Third, Disney+ had a unique one-off in July with the exclusive release of the hit musical "Hamilton." That may have pushed several million new subscribers toward the service in July. Whether or not those subscribers actually stay with the service is an open question. Also, it's worth noting that a bunch of those Disney+ subscribers are actually India Hotstar customers rolled into Disney+. Verizon customers also get Disney+ for free for a year.
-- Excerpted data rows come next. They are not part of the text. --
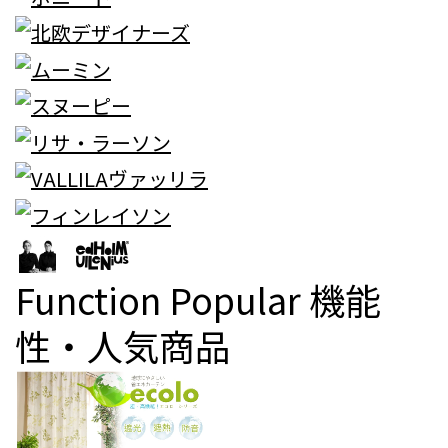
Function Popular
機能
性・人気商品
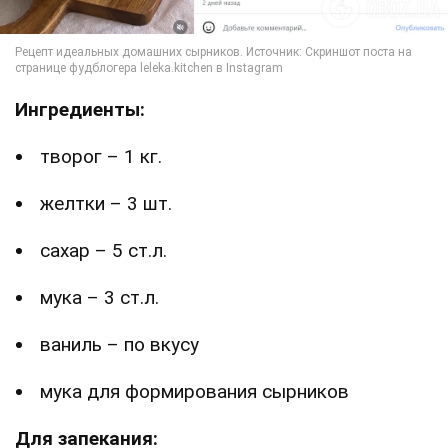
Ингредиенты:
творог – 1 кг.
желтки – 3 шт.
сахар – 5 ст.л.
мука – 3 ст.л.
ваниль – по вкусу
мука для формирования сырников
Для запекания:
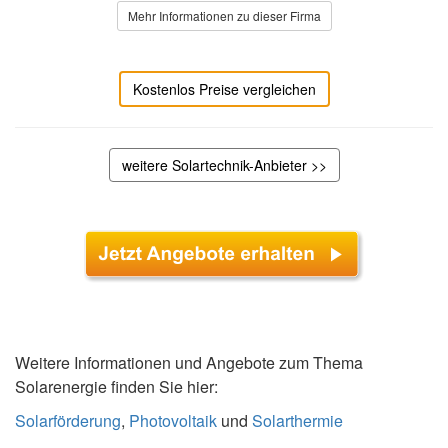
Mehr Informationen zu dieser Firma
Kostenlos Preise vergleichen
weitere Solartechnik-Anbieter >>
Weitere Informationen und Angebote zum Thema
Solarenergie finden Sie hier:
Solarförderung
,
Photovoltaik
und
Solarthermie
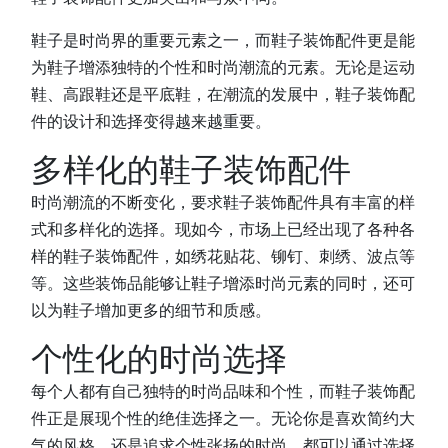
鞋子是时尚界的重要元素之一，而鞋子装饰配件更是能
为鞋子增添独特的个性和时尚潮流的元素。无论是运动
鞋、高跟鞋还是平底鞋，在潮流的发展中，鞋子装饰配
件的设计和选择变得越来越重要。
多样化的鞋子装饰配件
时尚潮流的不断变化，要求鞋子装饰配件具有丰富的样
式和多样化的选择。现如今，市场上已经出现了各种各
样的鞋子装饰配件，如绣花贴花、铆钉、刺绣、波点等
等。这些装饰品能够让鞋子增添时尚元素的同时，还可
以为鞋子增加更多的细节和质感。
个性化的时尚选择
每个人都有自己独特的时尚品味和个性，而鞋子装饰配
件正是展现个性的绝佳选择之一。无论你是喜欢简约大
气的风格，还是追求个性张扬的时尚，都可以通过选择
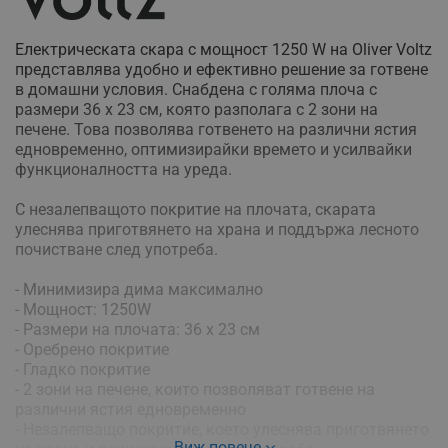
Електрическата скара с мощност 1250 W на Oliver Voltz
представлява удобно и ефективно решение за готвене
в домашни условия. Снабдена с голяма плоча с
размери 36 x 23 см, която разполага с 2 зони на
печене. Това позволява готвенето на различни ястия
едновременно, оптимизирайки времето и усилвайки
функционалността на уреда.
С незалепващото покритие на плочата, скарата
улеснява приготвянето на храна и поддържа лесното
почистване след употреба.
- Минимизира дима максимално
- Мощност: 1250W
- Размери на плочата: 36 x 23 см
- Оребрено покритие
- Гладко покритие
- 2 зони на печене, които позволяват готвене на
различни ястия едновременно
- Незалепващо покритие, което улеснява приготвянето
Виж повече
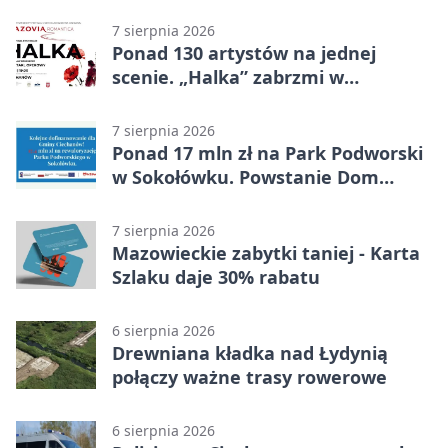
7 sierpnia 2026
Ponad 130 artystów na jednej
scenie. „Halka” zabrzmi w
Ciechanowie
7 sierpnia 2026
Ponad 17 mln zł na Park Podworski
w Sokołówku. Powstanie Dom
Kultury
7 sierpnia 2026
Mazowieckie zabytki taniej - Karta
Szlaku daje 30% rabatu
6 sierpnia 2026
Drewniana kładka nad Łydynią
połączy ważne trasy rowerowe
6 sierpnia 2026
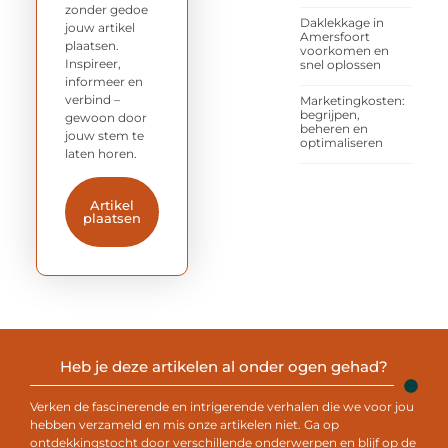
zonder gedoe
Daklekkage in
jouw artikel
Amersfoort
plaatsen.
voorkomen en
Inspireer,
snel oplossen
informeer en
verbind –
Marketingkosten:
begrijpen,
gewoon door
beheren en
jouw stem te
optimaliseren
laten horen.
Artikel
plaatsen
Heb je deze artikelen al onder ogen gehad?
Verken de fascinerende en intrigerende verhalen die we voor jou
hebben verzameld en mis onze artikelen niet. Ga op
ontdekkingstocht door verschillende onderwerpen en blijf op de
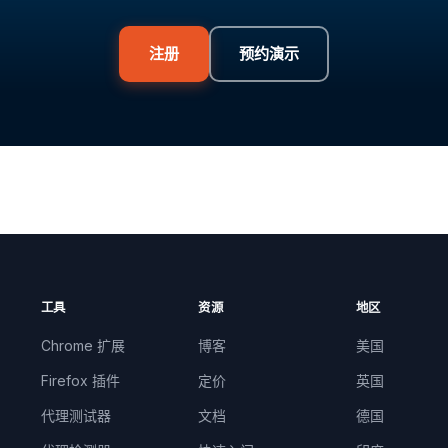
注册
预约演示
工具
资源
地区
Chrome 扩展
博客
美国
Firefox 插件
定价
英国
代理测试器
文档
德国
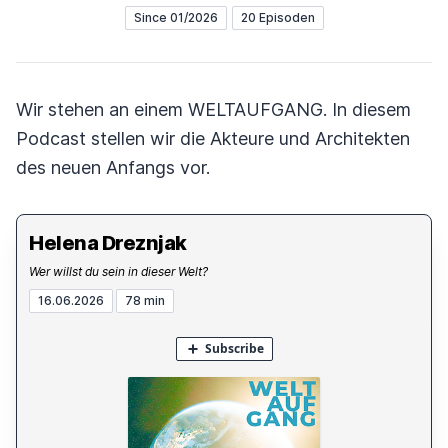
Since 01/2026
20 Episoden
Wir stehen an einem WELTAUFGANG. In diesem
Podcast stellen wir die Akteure und Architekten
des neuen Anfangs vor.
Helena Dreznjak
Wer willst du sein in dieser Welt?
16.06.2026
78 min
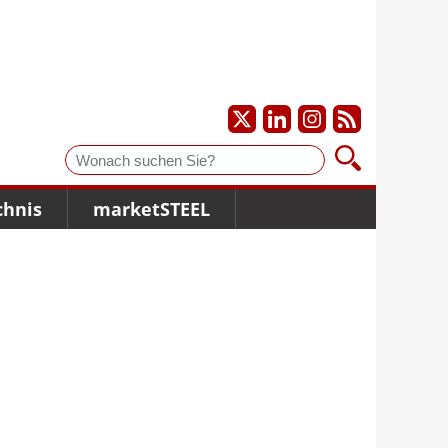
Suche
chnis
marketSTEEL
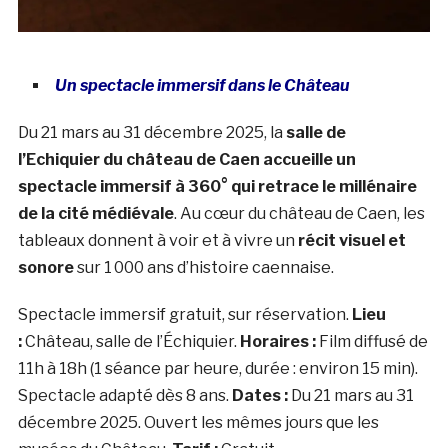
Un spectacle immersif dans le Château
Du 21 mars au 31 décembre 2025, la
salle de
l’Echiquier du château de Caen accueille un
spectacle immersif à 360° qui retrace le millénaire
de la cité médiévale
. Au cœur du château de Caen, les
tableaux donnent à voir et à vivre un
récit visuel et
sonore
sur 1 000 ans d’histoire caennaise.
Spectacle immersif gratuit, sur réservation.
Lieu
:
Château, salle de l’Échiquier.
Horaires :
Film diffusé de
11h à 18h (1 séance par heure, durée : environ 15 min).
Spectacle adapté dès 8 ans.
Dates :
Du 21 mars au 31
décembre 2025. Ouvert les mêmes jours que les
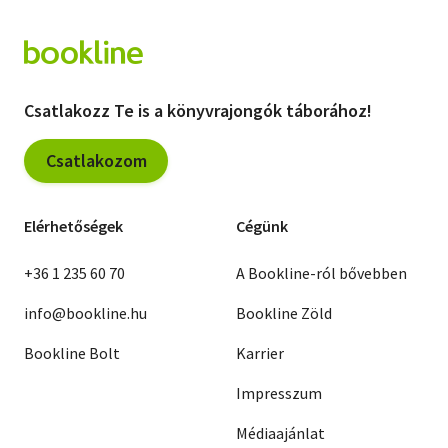
Csatlakozz Te is a könyvrajongók táborához!
Csatlakozom
Elérhetőségek
Cégünk
+36 1 235 60 70
A Bookline-ról bővebben
info@bookline.hu
Bookline Zöld
Bookline Bolt
Karrier
Impresszum
Médiaajánlat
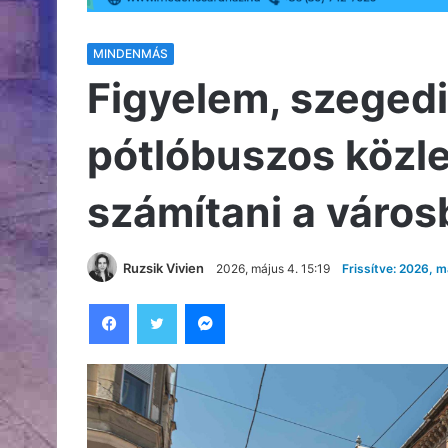
MINDENMÁS
Figyelem, szegedi
pótlóbuszos közle
számítani a váro
Ruzsik Vivien
2026, május 4. 15:19
Frissítve: 2026, m
Facebook
Twitter
Messenger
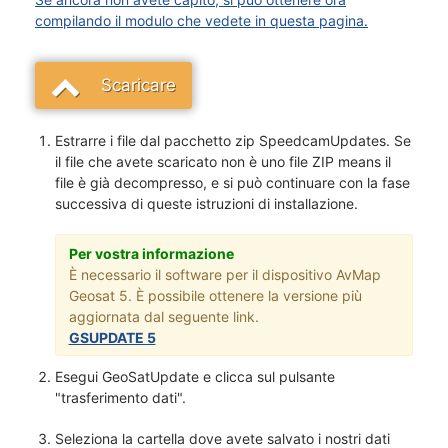
compilando il modulo che vedete in questa pagina.
Scaricare
Estrarre i file dal pacchetto zip SpeedcamUpdates. Se
il file che avete scaricato non è uno file ZIP means il
file è già decompresso, e si può continuare con la fase
successiva di queste istruzioni di installazione.
Per vostra informazione
È necessario il software per il dispositivo AvMap
Geosat 5. È possibile ottenere la versione più
aggiornata dal seguente link.
GSUPDATE 5
Esegui GeoSatUpdate e clicca sul pulsante
"trasferimento dati".
Seleziona la cartella dove avete salvato i nostri dati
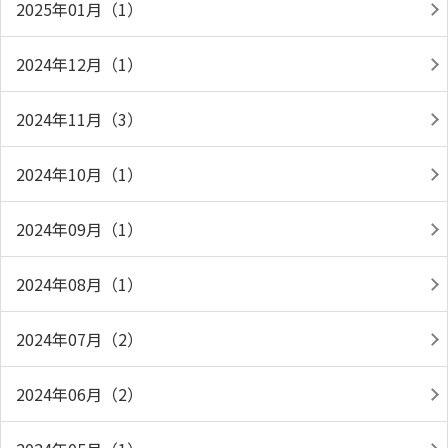
2025年01月（1）
2024年12月（1）
2024年11月（3）
2024年10月（1）
2024年09月（1）
2024年08月（1）
2024年07月（2）
2024年06月（2）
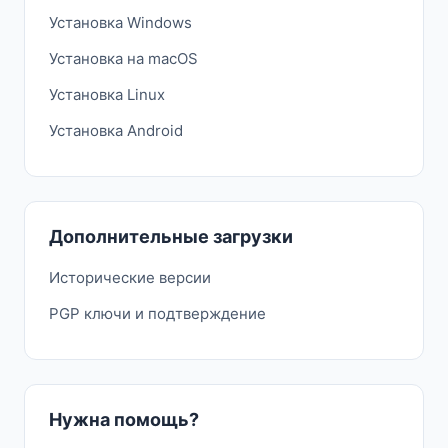
Установка Windows
Установка на macOS
Установка Linux
Установка Android
Дополнительные загрузки
Исторические версии
PGP ключи и подтверждение
Нужна помощь?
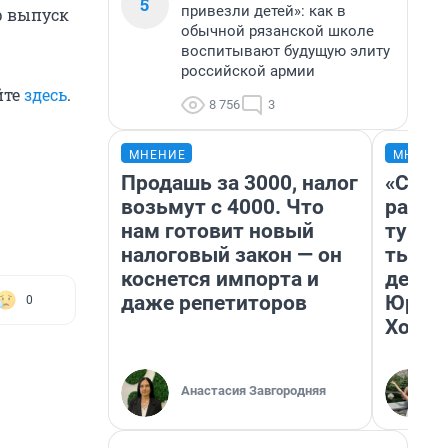
5
привезли детей»: как в
р выпуск
обычной рязанской школе
воспитывают будущую элиту
российской армии
йте
здесь
.
8 756
3
МНЕНИЕ
МНЕНИ
Продашь за 3000, налог
«Слив
возьмут с 4000. Что
разоч
нам готовит новый
турис
налоговый закон — он
тысяч
коснется импорта и
день 
даже репетиторов
Юрско
0
Хогва
Анастасия Завгородняя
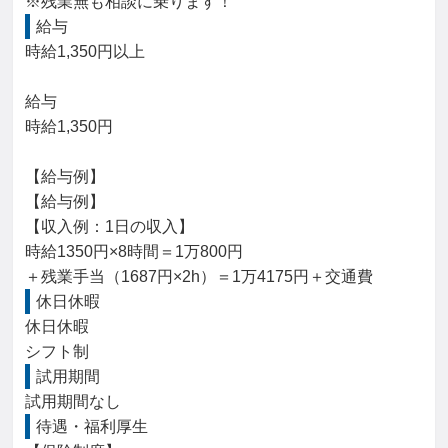
※残業無も相談に乗ります！
給与
時給1,350円以上

給与

時給1,350円

【給与例】

【給与例】

【収入例：1日の収入】

時給1350円×8時間＝1万800円

＋残業手当（1687円×2h）＝1万4175円＋交通費
休日休暇
休日休暇

シフト制
試用期間
試用期間なし
待遇・福利厚生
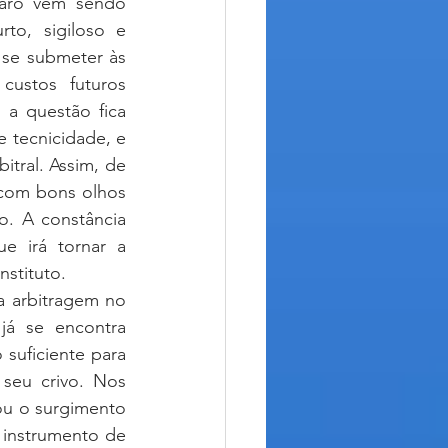
raro vêm sendo 
to, sigiloso e 
se submeter às 
ustos futuros 
a questão fica 
 tecnicidade, e 
tral. Assim, de 
com bons olhos 
. A constância 
e irá tornar a 
nstituto.
já se encontra 
uficiente para 
seu crivo. Nos 
ou o surgimento 
instrumento de 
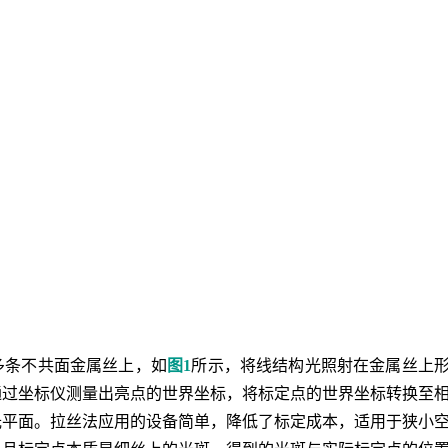
多条不共面金属丝上，如
图1
所示，将线结构光照射在金属丝上
通过坐标仪测量出亮点的世界坐标，将标定点的世界坐标转换至
光平面。拉丝法应用的设备简单，降低了标定成本，适用于狭小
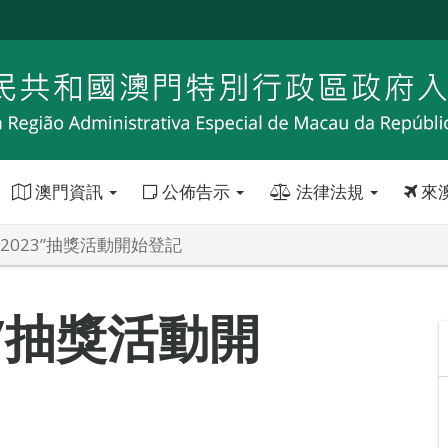
澳門資訊
公佈告示
法律法規
來
2023”抽獎活動開始登記
3”抽獎活動開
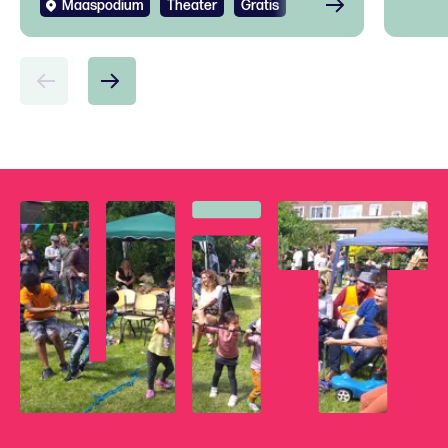
Maaspodium
Theater
Gratis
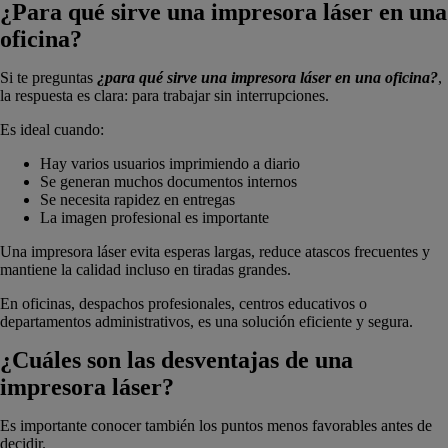
¿Para qué sirve una impresora láser en una
oficina?
Si te preguntas
¿para qué sirve una impresora láser en una oficina?
,
la respuesta es clara: para trabajar sin interrupciones.
Es ideal cuando:
Hay varios usuarios imprimiendo a diario
Se generan muchos documentos internos
Se necesita rapidez en entregas
La imagen profesional es importante
Una impresora láser evita esperas largas, reduce atascos frecuentes y
mantiene la calidad incluso en tiradas grandes.
En oficinas, despachos profesionales, centros educativos o
departamentos administrativos, es una solución eficiente y segura.
¿Cuáles son las desventajas de una
impresora láser?
Es importante conocer también los puntos menos favorables antes de
decidir.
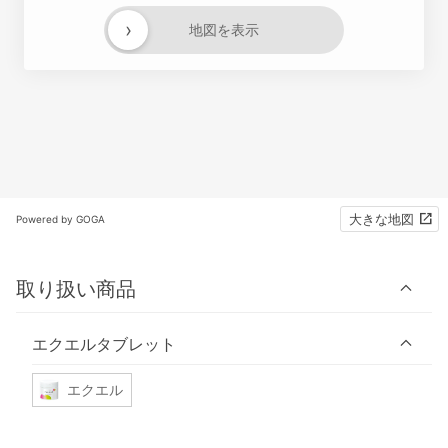
›
地図を表示
大きな地図
Powered by GOGA
取り扱い商品
エクエルタブレット
エクエル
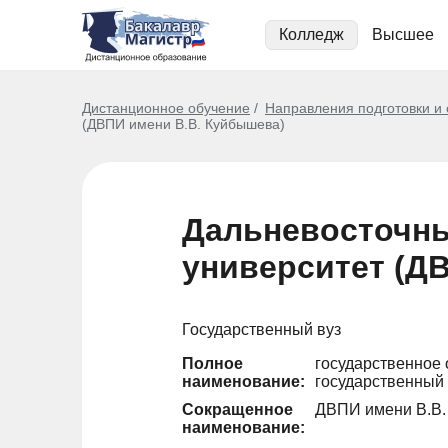
Колледж
Высшее
Дистанционное обучение
Направления подготовки и
(ДВПИ имени В.В. Куйбышева)
Дальневосточны
университет (Д
Государственный вуз
Полное
государственное
наименование:
государственный
Сокращенное
ДВПИ имени В.В
наименование:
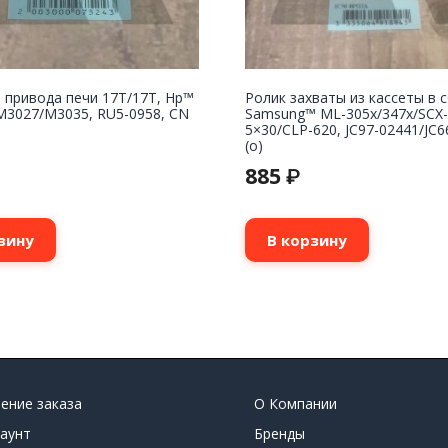
 привода печи 17T/17T, Hp™
Ролик захваты из кассеты в 
M3027/M3035, RU5-0958, CN
Samsung™ ML-305x/347x/SCX-
5×30/CLP-620, JC97-02441/JC6
(o)
885
₽
зину
В корзину
ение заказа
О Компании
аунт
Бренды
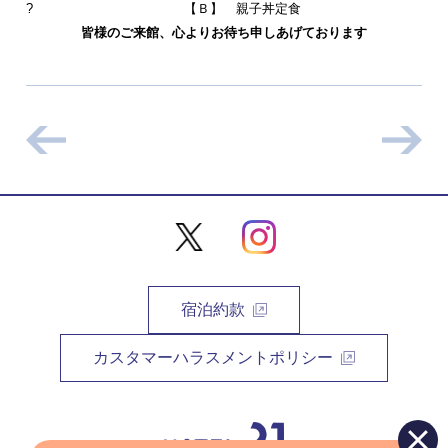
? 【Ｂ】 親子丼定食
皆様のご来館、心よりお待ち申しあげております
宿泊約款
カスタマーハラスメントポリシー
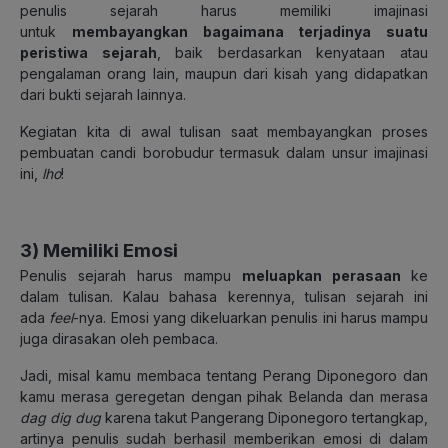
penulis sejarah harus memiliki imajinasi
untuk
membayangkan bagaimana terjadinya suatu
peristiwa sejarah
, baik berdasarkan kenyataan atau
pengalaman orang lain, maupun dari kisah yang didapatkan
dari bukti sejarah lainnya.
Kegiatan kita di awal tulisan saat membayangkan proses
pembuatan candi borobudur termasuk dalam unsur imajinasi
ini,
lho
!
3) Memiliki Emosi
Penulis sejarah harus mampu
meluapkan perasaan
ke
dalam tulisan. Kalau bahasa kerennya, tulisan sejarah ini
ada
feel
-nya. Emosi yang dikeluarkan penulis ini harus mampu
juga dirasakan oleh pembaca.
Jadi, misal kamu membaca tentang Perang Diponegoro dan
kamu merasa geregetan dengan pihak Belanda dan merasa
dag dig dug
karena takut Pangerang Diponegoro tertangkap,
artinya penulis sudah berhasil memberikan emosi di dalam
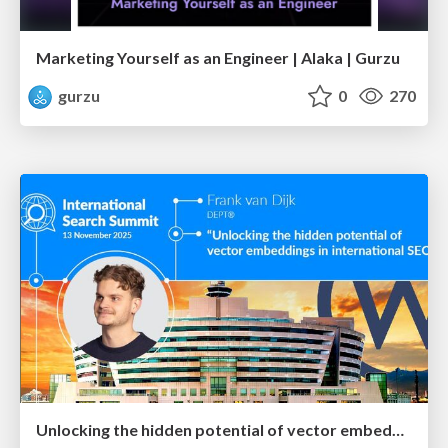
Marketing Yourself as an Engineer | Alaka | Gurzu
gurzu
0
270
Unlocking the hidden potential of vector embeddings in international SEO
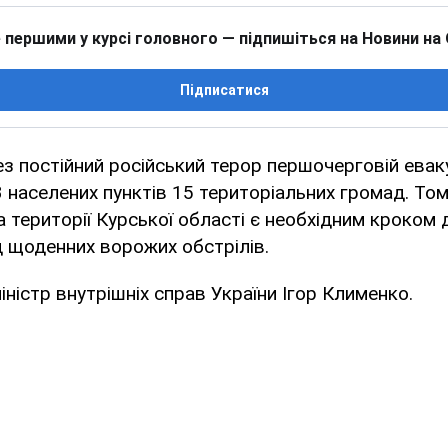
 першими у курсі головного — підпишіться на Новини на
Підписатися
з постійний російський терор першочерговій еваку
3 населених пунктів 15 територіальних громад. То
а території Курської області є необхідним кроком 
д щоденних ворожих обстрілів.
іністр внутрішніх справ України Ігор Клименко.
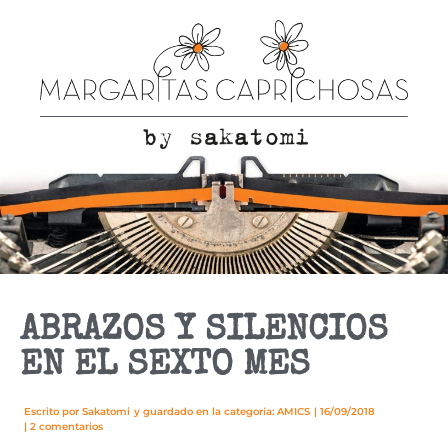
ABRAZOS Y SILENCIOS
EN EL SEXTO MES
Escrito por
Sakatomi
y guardado en la categoría:
AMICS
|
16/09/2018
|
2 comentarios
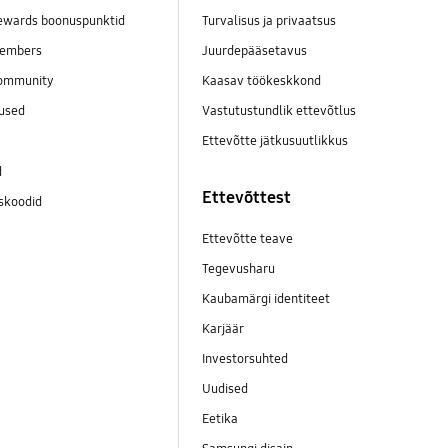
wards boonuspunktid
Turvalisus ja privaatsus
embers
Juurdepääsetavus
ommunity
Kaasav töökeskkond
mused
Vastutustundlik ettevõtlus
Ettevõtte jätkusuutlikkus
d
Ettevõttest
skoodid
Ettevõtte teave
Tegevusharu
Kaubamärgi identiteet
Karjäär
Investorsuhted
Uudised
Eetika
And fourth, it seems clear that streaming companies across the board were far too conservative with subscriber estimates. Even in November, it wasn't clear how quickly the media world would embrace streaming video. Since Disney+'s launch, NBCUniversal made the decision to offer Peacock for free to all users, ViacomCBS decided to amplify its streaming service rather than focus only on licensing content to rivals, and HBO Max decided to price its service identically to "regular" HBO to drive subscribers to the product. Peacock, for example, has already added 10 million signups despite launching nationally just a few weeks ago. NBCUniversal predicted 30 million to 35 million people would sign up by 2024. Since Peacock is free, the service should easily hit that target years before 2024.
But it's been clear from the service's launch that Disney+ was primed to succeed. Pricing the service at $6.99 per month for an enormous back catalog of hit movies from Disney Studios, Pixar, Star Wars, Marvel and hit shows like "The Simpsons" was a clear value proposition win. Obviously, consumers have agreed.
If there are only going to be four to six streaming services that can work as broad offerings, Netflix is one. Disney+ is two, and Amazon Prime Video is probably three, given Prime's shipping and other benefits. That means there are two or three more slots for Hulu, Apple TV+, Peacock, HBO Max and ViacomCBS.
The streaming wars have truly begun.
Disclaimer: Comcast owns NBCUniversal, the parent company of CNBC.